DOH might want to consider an online survey, but until then, we encourage Washingtonians to pick up the phone and start talking. The core questions are provided by the federal Centers for Disease Control and Prevention and relate to high-priority health issues. It’s the largest health survey system in the world.
And because Washington adds its own survey module, DOH officials can compare our health status with other states. They can identify what communities and occupations are associated with higher-risk behavior such as tobacco, drug and alcohol use.
But Serafin says the strongest argument for taking the BRFSS comes from the state’s ability to cross-reference information. For example, recent data revealed that 5 percent of respondents 65 and older reported both cognitive decline and access to unlocked and loaded guns.
The Alliance for Gun Responsibility can use this information to shore up support for Initiative 1639, a measure on the November ballot that would strengthen firearm storage laws.
BRFSS also spotlights racial and economic disparities. Survey data shows, for example, that black adults have a significantly higher rate of diabetes compared with non-Hispanic whites.
Why is this important? Because an accurate picture precipitates change.

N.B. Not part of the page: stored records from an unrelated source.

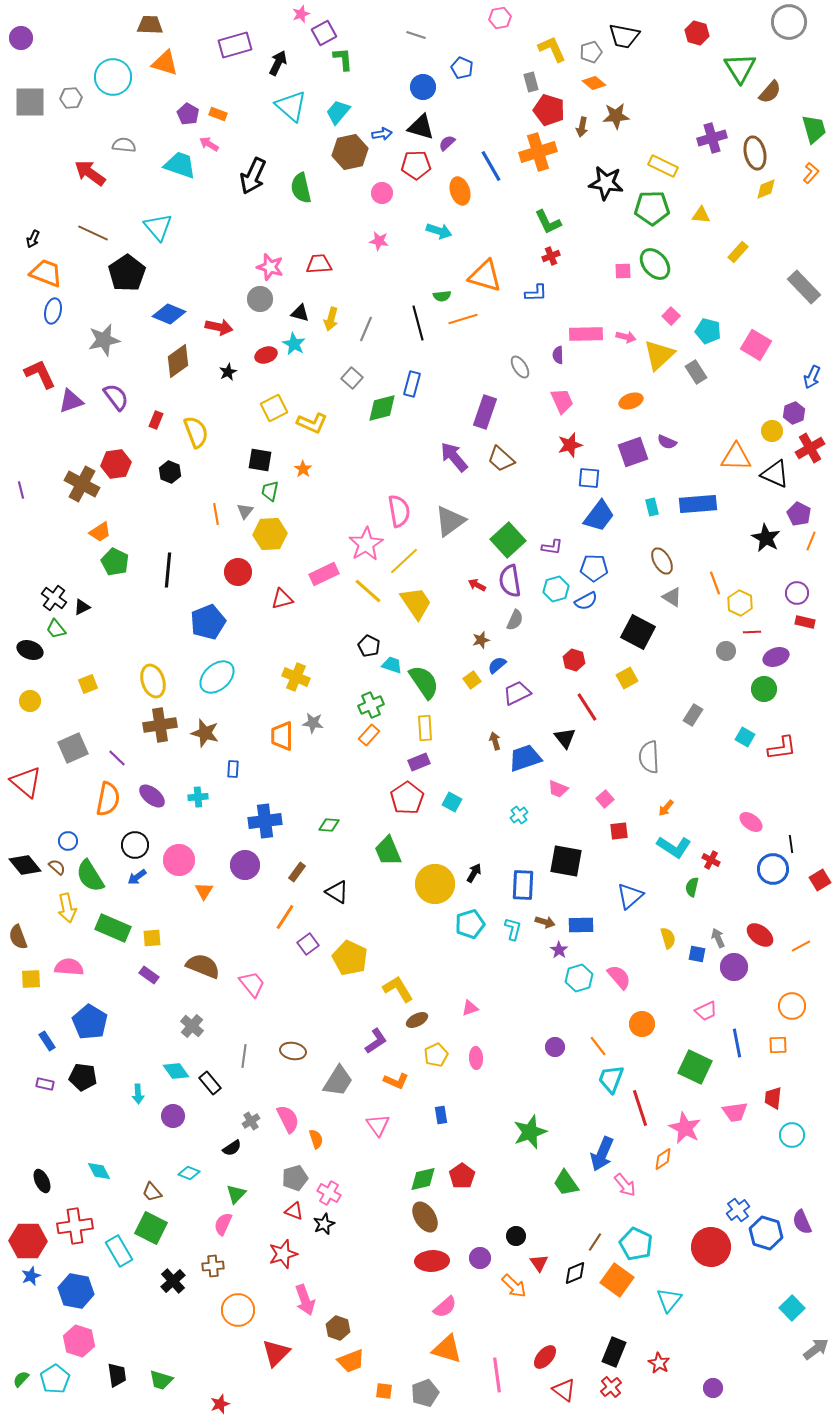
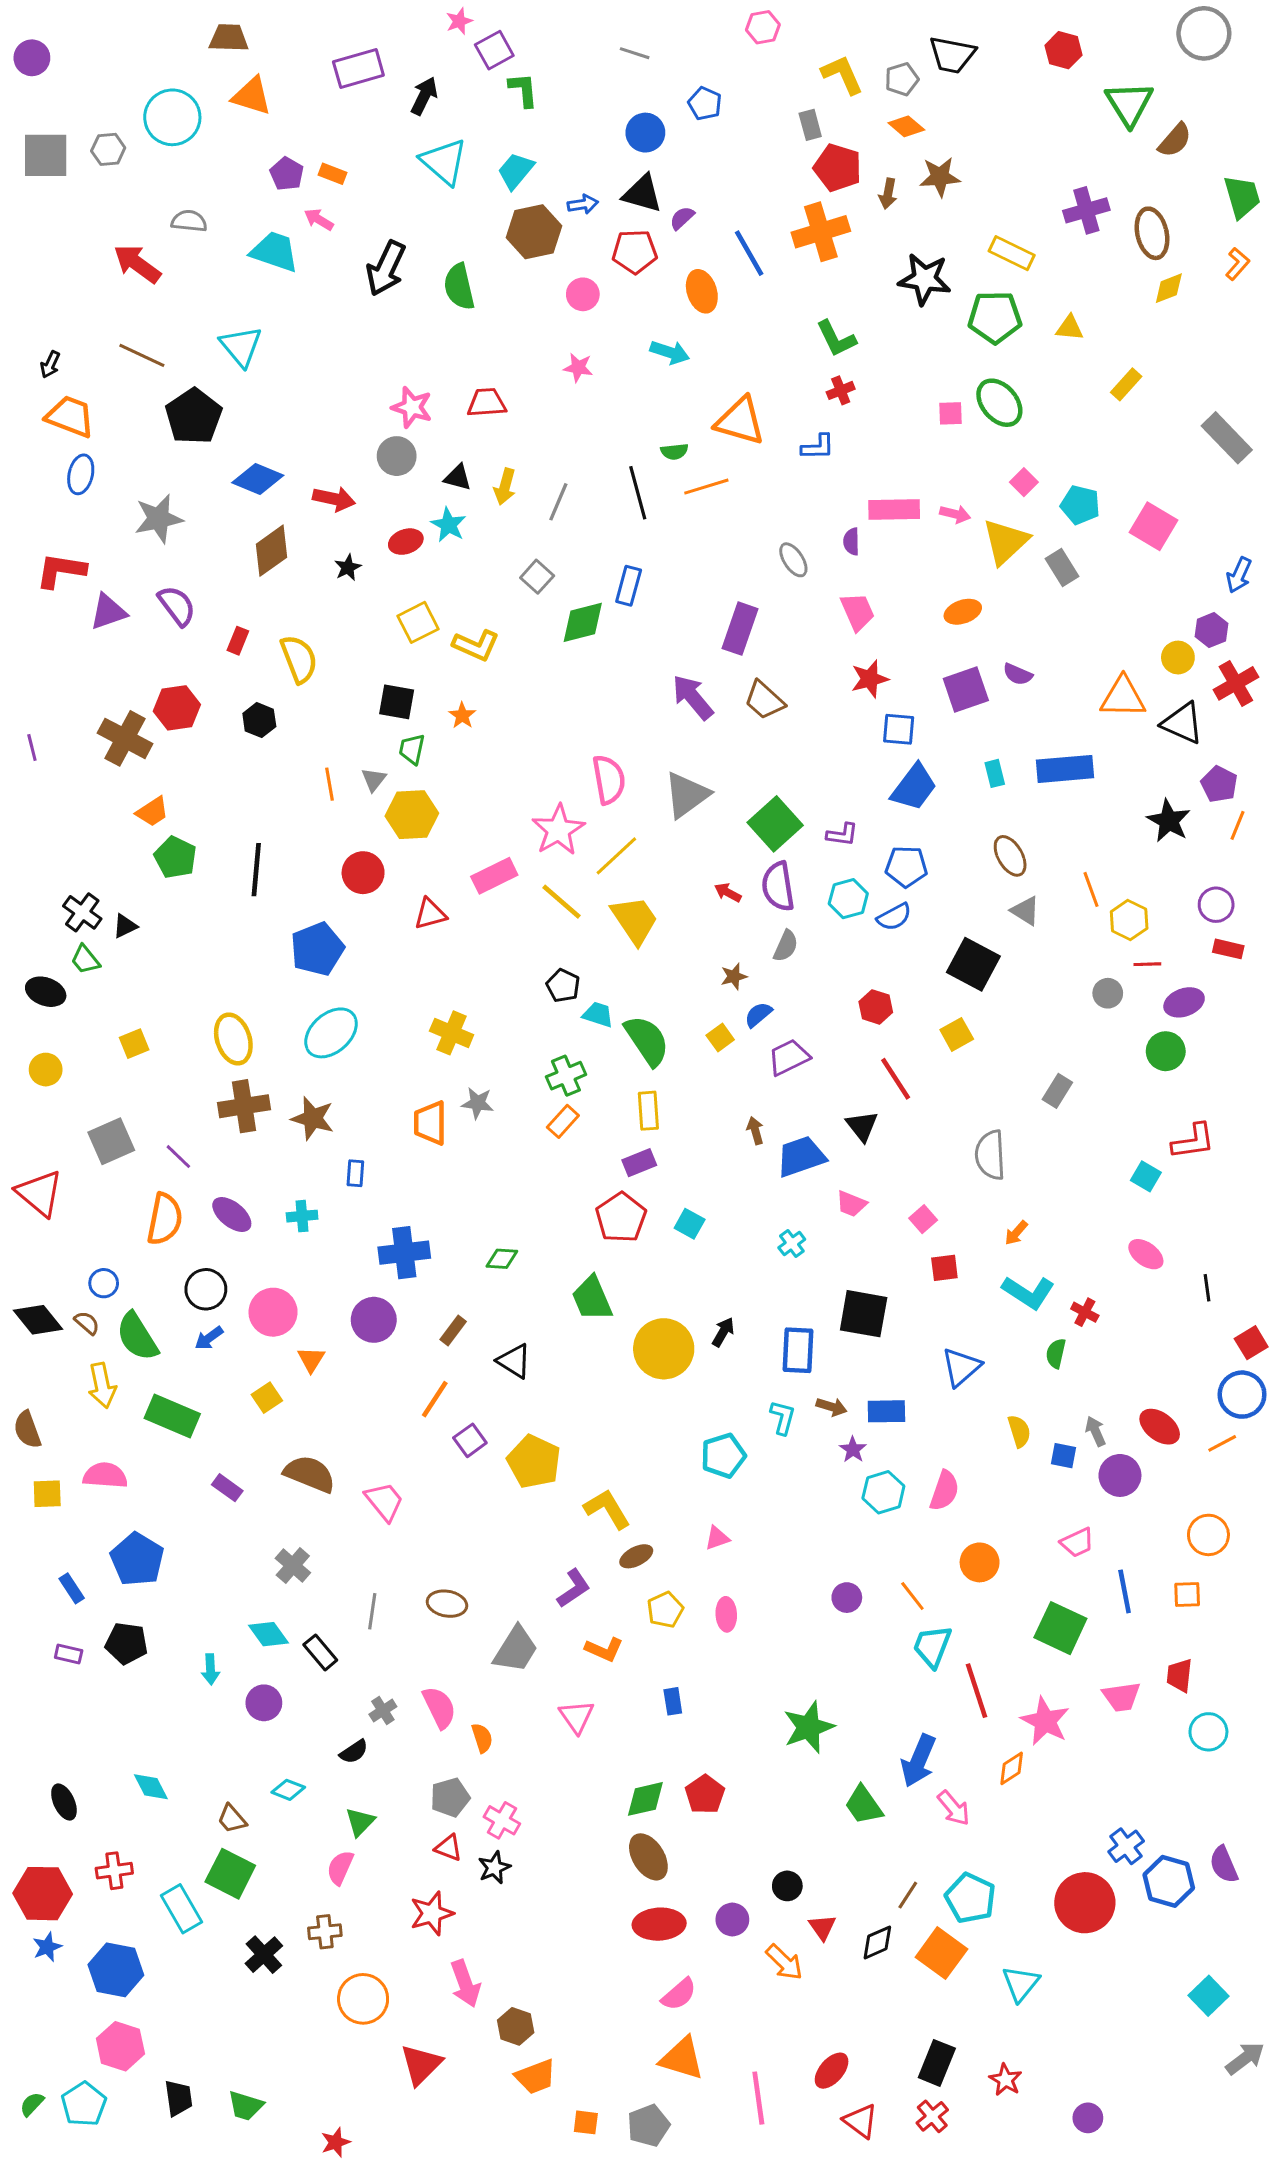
red L-shape: (40, 374) -> (61, 571), turned -56
cyan square: (745, 737) -> (1146, 1176), moved
blue circle: (773, 869) -> (1242, 1395), moved
cyan pentagon: (470, 924) -> (723, 1456), moved
yellow square: (152, 938) -> (267, 1398), moved, turned -30
pink semicircle: (619, 977) -> (944, 1491), turned 60
red cross: (75, 1226) -> (114, 1871), size x0.7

BRFSS reveals a disproportionately high rate of smoking in certain populations. One-in-four adults with an annual income of less than $35,000 smoke cigarettes, compared to one-in-12 who smoke in households making $75,000 or more. Consequently, poorer people have more exposure to secondhand smoke and fewer resources to quit smoking.
All this information is invaluable to health care professionals, researchers, policy makers and community leaders who want to improve our health and quality of life.
But first, Washingtonians need to answer their phones.